• **TASK TO COMPLETE**
Apart from the pictures, return every line of the listing exactly.

• **MATERIAL TO PROCESS**
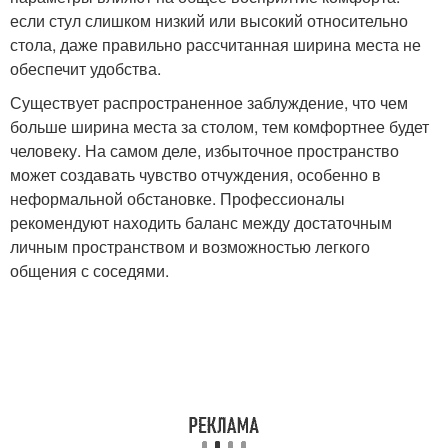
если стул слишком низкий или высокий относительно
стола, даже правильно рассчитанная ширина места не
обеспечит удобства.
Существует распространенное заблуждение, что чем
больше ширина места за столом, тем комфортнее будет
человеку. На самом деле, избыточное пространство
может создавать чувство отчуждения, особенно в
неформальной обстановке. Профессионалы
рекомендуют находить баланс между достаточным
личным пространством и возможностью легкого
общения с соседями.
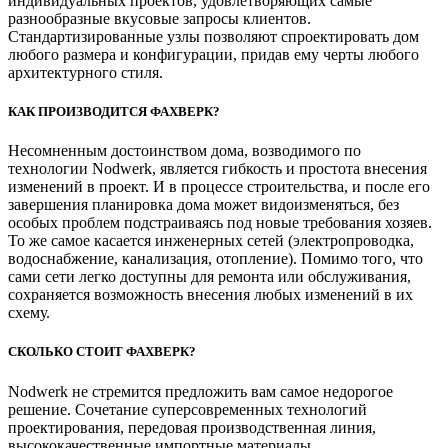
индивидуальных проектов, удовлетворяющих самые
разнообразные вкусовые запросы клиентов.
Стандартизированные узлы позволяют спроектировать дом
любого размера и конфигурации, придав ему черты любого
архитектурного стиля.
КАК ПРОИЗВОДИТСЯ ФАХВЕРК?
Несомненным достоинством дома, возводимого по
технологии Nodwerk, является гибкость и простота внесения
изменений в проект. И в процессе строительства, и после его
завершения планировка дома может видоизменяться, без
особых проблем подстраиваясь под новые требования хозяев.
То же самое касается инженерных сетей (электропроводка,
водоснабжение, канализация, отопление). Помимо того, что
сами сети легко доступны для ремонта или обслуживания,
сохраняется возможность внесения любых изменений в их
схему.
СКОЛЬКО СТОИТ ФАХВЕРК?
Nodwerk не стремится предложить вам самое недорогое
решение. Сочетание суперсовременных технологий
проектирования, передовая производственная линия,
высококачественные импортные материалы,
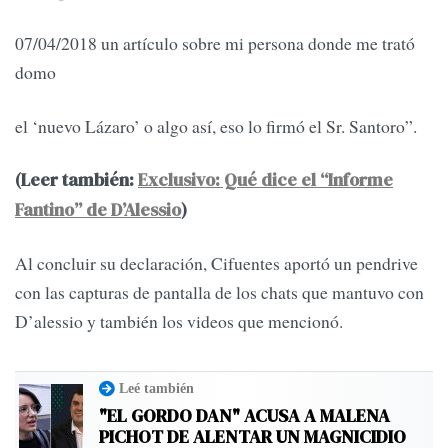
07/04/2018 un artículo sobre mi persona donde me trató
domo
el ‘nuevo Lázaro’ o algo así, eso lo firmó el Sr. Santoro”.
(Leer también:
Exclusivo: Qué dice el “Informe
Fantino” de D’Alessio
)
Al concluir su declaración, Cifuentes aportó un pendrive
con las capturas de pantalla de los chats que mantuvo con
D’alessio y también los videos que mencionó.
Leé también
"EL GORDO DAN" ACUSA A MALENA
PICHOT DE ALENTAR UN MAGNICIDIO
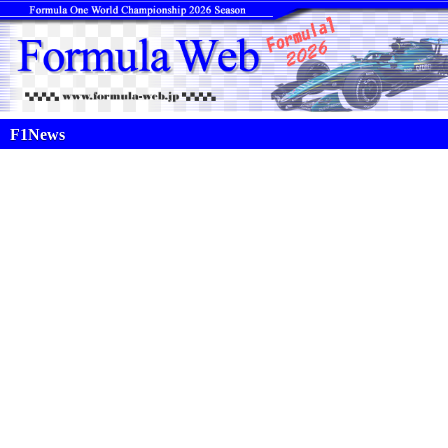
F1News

• **OUTPUT BELOW**
если стул слишком низкий или высокий относительно
стола, даже правильно рассчитанная ширина места не
обеспечит удобства.
Существует распространенное заблуждение, что чем
больше ширина места за столом, тем комфортнее будет
человеку. На самом деле, избыточное пространство
может создавать чувство отчуждения, особенно в
неформальной обстановке. Профессионалы
рекомендуют находить баланс между достаточным
личным пространством и возможностью легкого
общения с соседями.
индивидуальных проектов, удовлетворяющих самые
разнообразные вкусовые запросы клиентов.
Стандартизированные узлы позволяют спроектировать дом
любого размера и конфигурации, придав ему черты любого
архитектурного стиля.
КАК ПРОИЗВОДИТСЯ ФАХВЕРК?
Несомненным достоинством дома, возводимого по
технологии Nodwerk, является гибкость и простота внесения
изменений в проект. И в процессе строительства, и после его
завершения планировка дома может видоизменяться, без
особых проблем подстраиваясь под новые требования хозяев.
То же самое касается инженерных сетей (электропроводка,
водоснабжение, канализация, отопление). Помимо того, что
сами сети легко доступны для ремонта или обслуживания,
сохраняется возможность внесения любых изменений в их
схему.
СКОЛЬКО СТОИТ ФАХВЕРК?
Nodwerk не стремится предложить вам самое недорогое
решение. Сочетание суперсовременных технологий
проектирования, передовая производственная линия,
высококачественные импортные материалы,
07/04/2018 un artículo sobre mi persona donde me trató
domo
el ‘nuevo Lázaro’ o algo así, eso lo firmó el Sr. Santoro”.
(Leer también:
Exclusivo: Qué dice el “Informe
Fantino” de D’Alessio
)
Al concluir su declaración, Cifuentes aportó un pendrive
con las capturas de pantalla de los chats que mantuvo con
D’alessio y también los videos que mencionó.
Leé también
"EL GORDO DAN" ACUSA A MALENA
PICHOT DE ALENTAR UN MAGNICIDIO
F1News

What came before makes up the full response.